Deve-se considerar, de todo modo, que o locatário também sofre as consequências da crise — e não apenas os inquilinos, cujas atividades empresariais vêm minguando. “Assim como os locatários, locadores também estão enfrentando dificuldades financeiras, e muitos deles, inclusive, utilizam-se da renda com os aluguéis para seu sustento próprio e de familiares”, lembra Rodrigo Ferrari Iaquinta, sócio do BNZ Advogados. “Os locatários que estejam enfrentando este tipo de dificuldade devem buscar os locadores com argumentos concretos, ou seja, com documentos que comprovem esta dificuldade financeira, como comprovantes de redução de renda e carta de demissão”, alerta. Iaquinta alerta, ainda, que os novos pactos relativos aos aluguéis não abrangem os vencimentos de taxas condominiais, IPTU e demais obrigações ligadas aos imóveis, mas que são cobradas por pessoas distintas do locador.
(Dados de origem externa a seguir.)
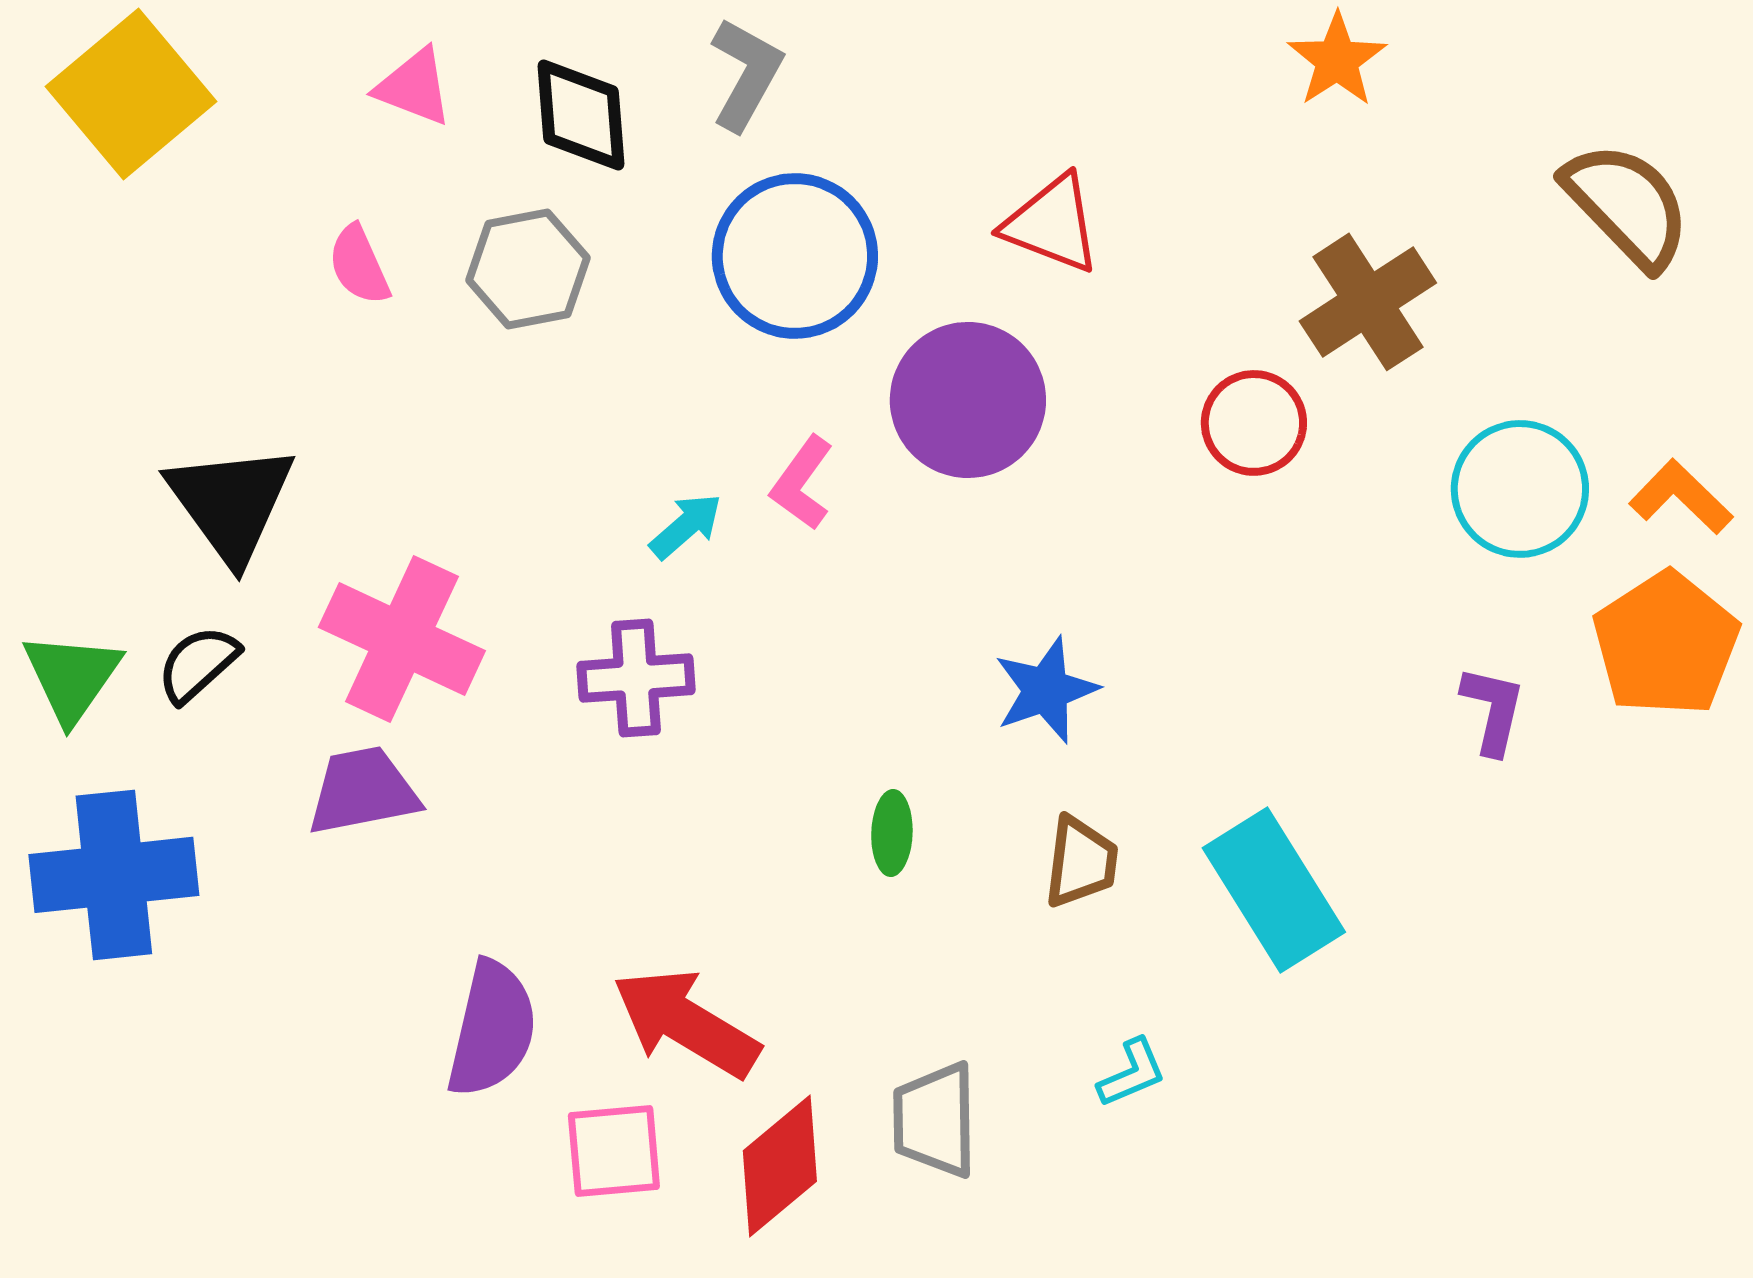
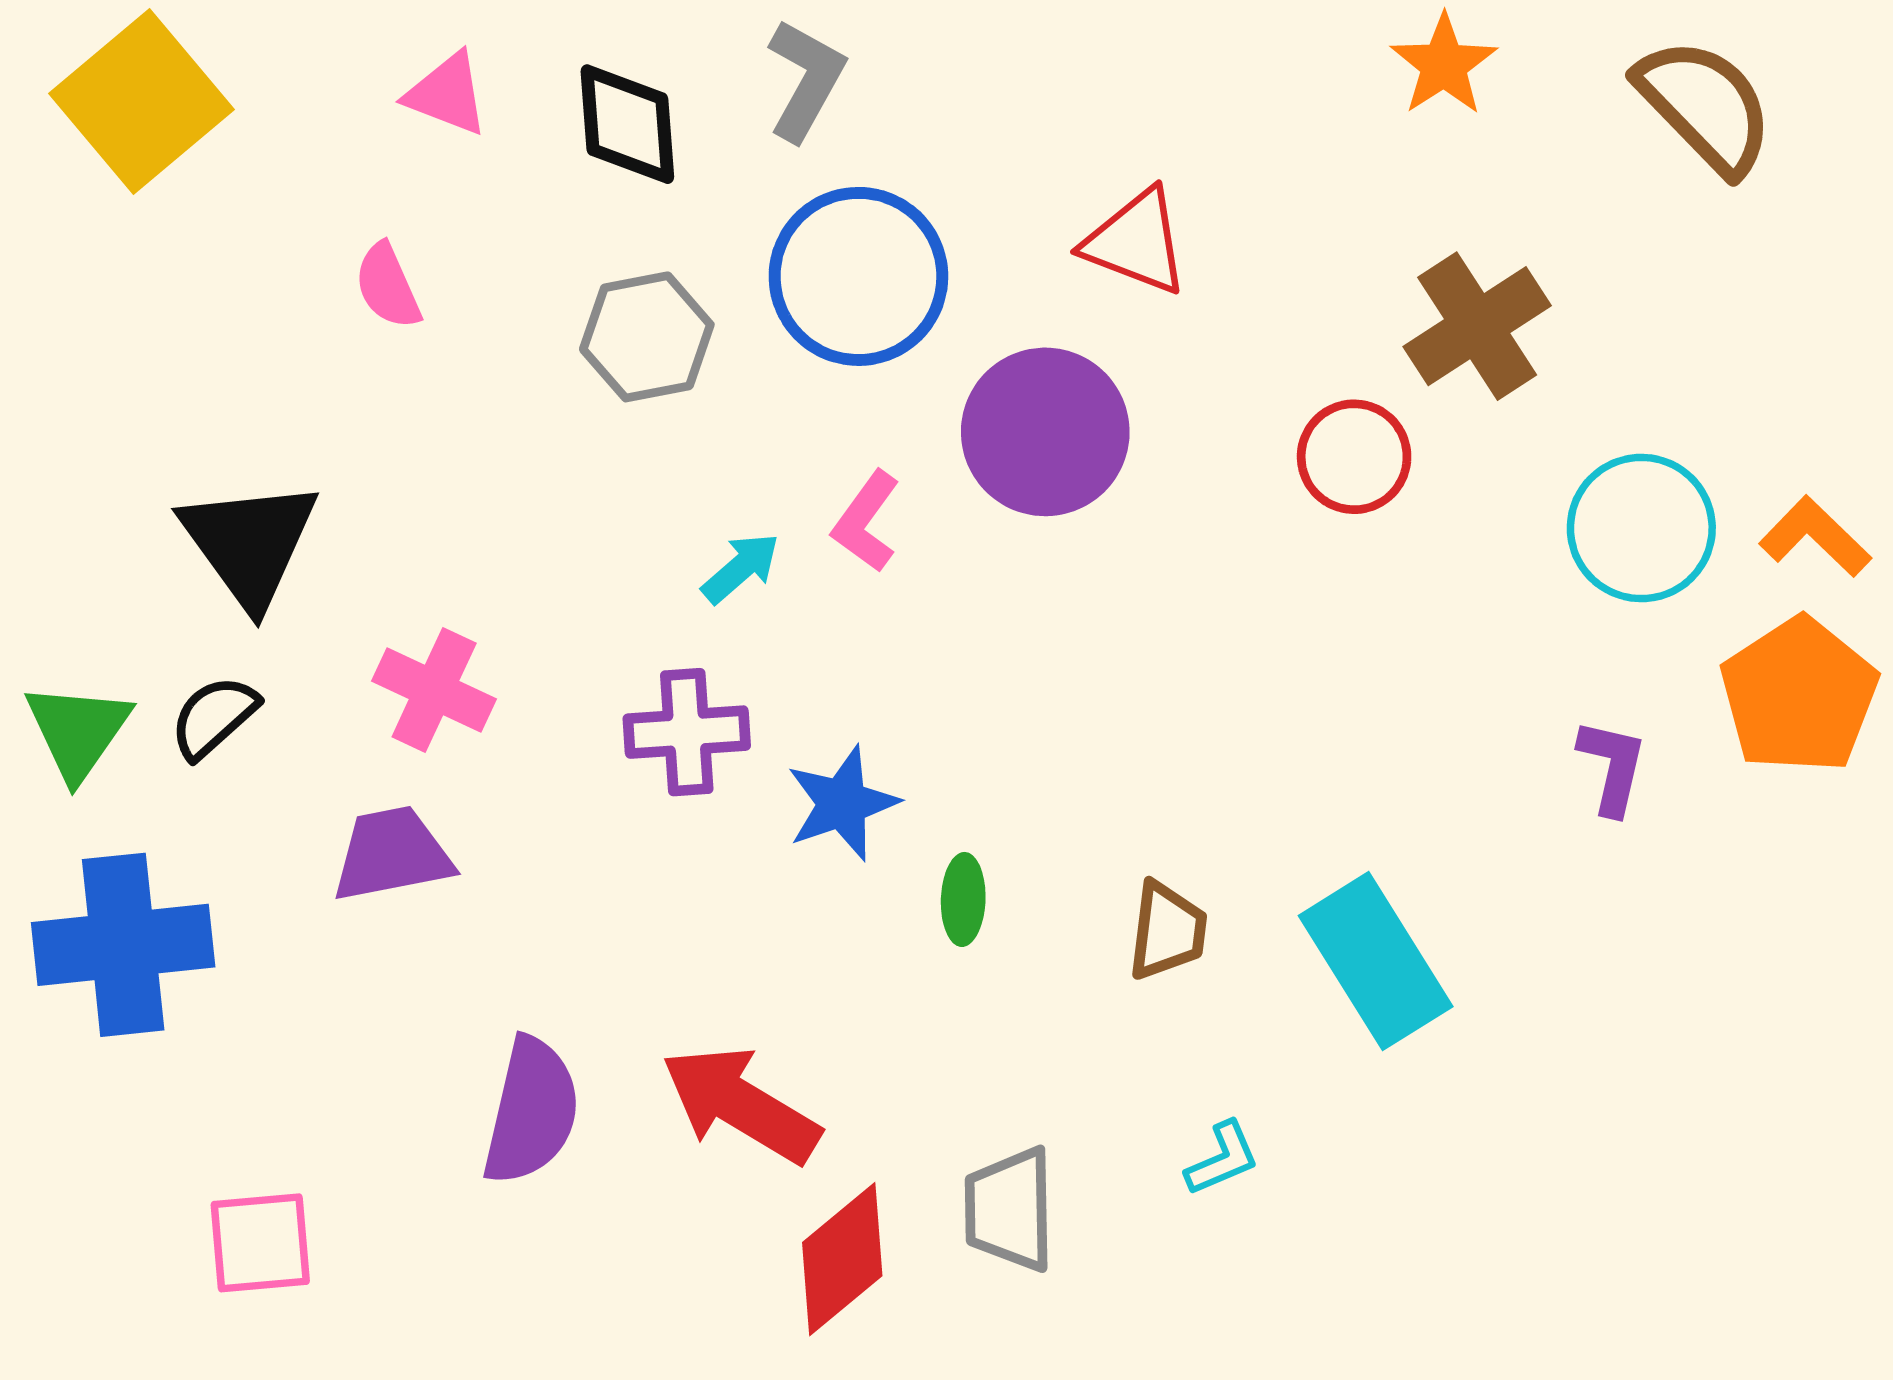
brown semicircle: (1627, 205) -> (1705, 106), moved
gray hexagon: (528, 269) -> (647, 337), moved
pink cross: (402, 639) -> (434, 690), size x0.7
blue star: (1046, 690) -> (842, 803), moved
pink square: (614, 1151) -> (260, 1243), moved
Aprovado pelo Senado no dia 3 de abril, o Projeto de Lei 1.179/2020, que suspende temporariamente regras do Direito Privado enquanto durar a epidemia do coronavírus no Brasil, proíbe, até 31 de dezembro de 2020, liminar de despejo em ações ajuizadas a partir de 20 de março, data estabelecida como marco inicial da pandemia no país.
Apesar de a lei não ter sido sancionada, o Tribunal de Justiça de São Paulo suspendeu ordem de despejo por falta de pagamento em decorrência da epidemia do Covid-19.
Fonte: Consultor Jurídico, em 01/06/2020.